FD-SOI is closing the gap, too. “We are now looking at what we view as the limit of bulk CMOS,” IBS’ Jones said. “Transistor costs for 22nm FD-SOI are within 5% of the transistor costs for 22nm HKMG (high-k/metal-gate). 22nm FD SOI gives 30% to 50% lower power consumption compared to 22nm HKMG, which is important for wearable and IoT devices.”
The FD-SOI community, however, lags in terms of the EDA/IP ecosystem. “The IP ecosystem for 22nm FD-SOI is strengthening, but 22nm HKMG bulk CMOS has a broader IP ecosystem,” Jones said.

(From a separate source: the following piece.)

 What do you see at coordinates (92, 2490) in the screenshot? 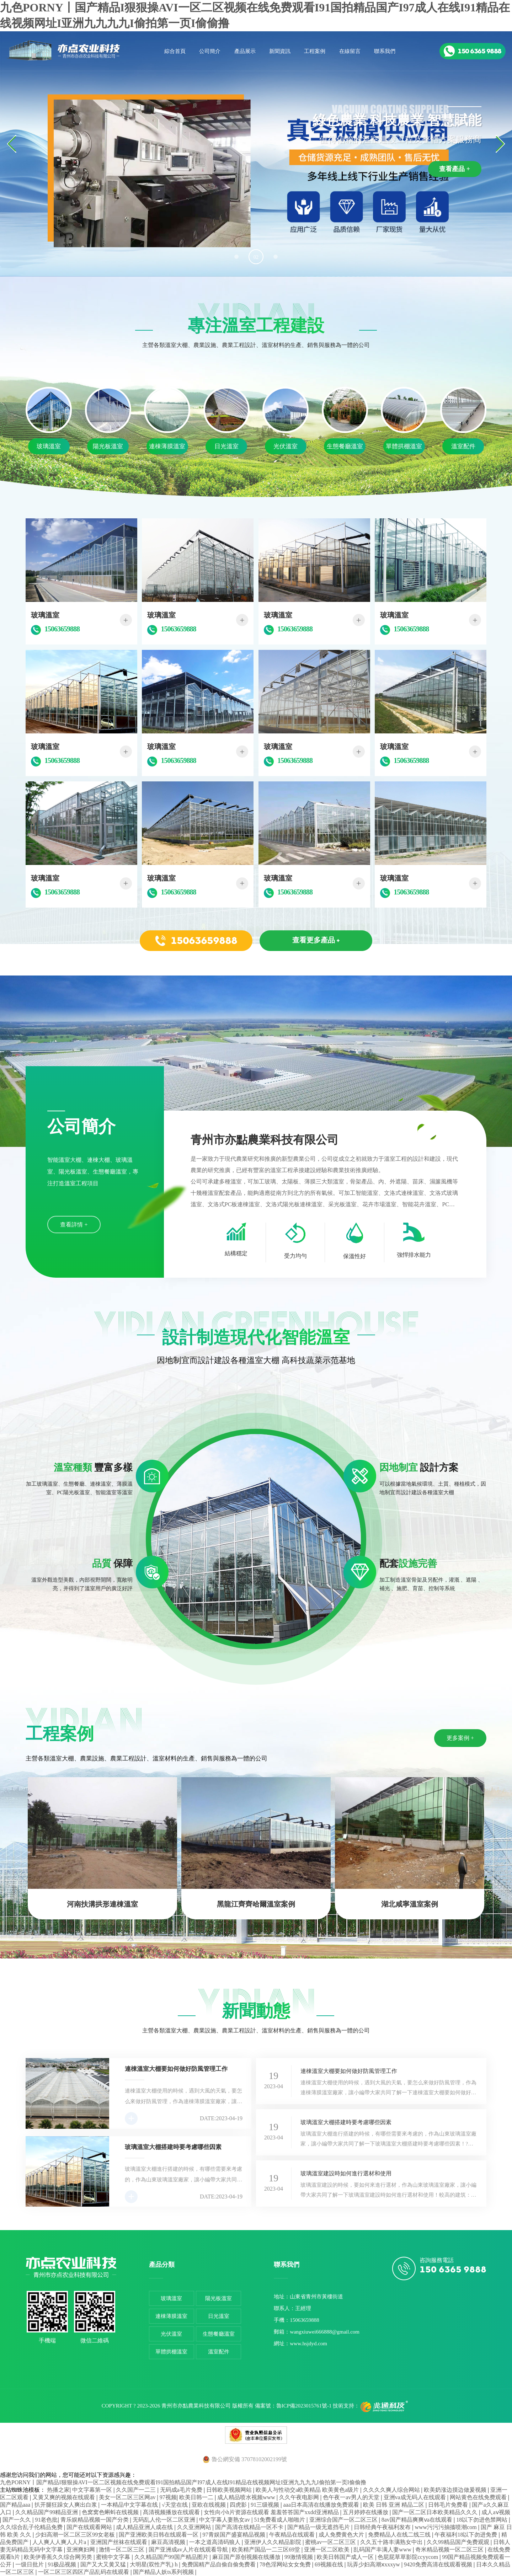
I see `中文字幕第一区` at bounding box center [92, 2490].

The tide is turning. Cadence, Mentor and Synopsys have been certified for various EDA tools for GlobalFoundries’ FD-SOI technology.
“There are some unique capabilities for RF, for example, with integrated FD-SOI, which are very hard to equal in other ways,” said Wally Rhines, president and CEO of Mentor.
FD-SOI has other advantages. “While the finFET gives you near zero leakage, you still have dynamic power. One of the advantages of FD-SOI is dynamic power. If you can reduce the voltage from one volt down to 0.6, that’s a 65% reduction in power. FD-SOI has some advantages in being able to dynamically alter the power versus the performance balance,” Rhines said.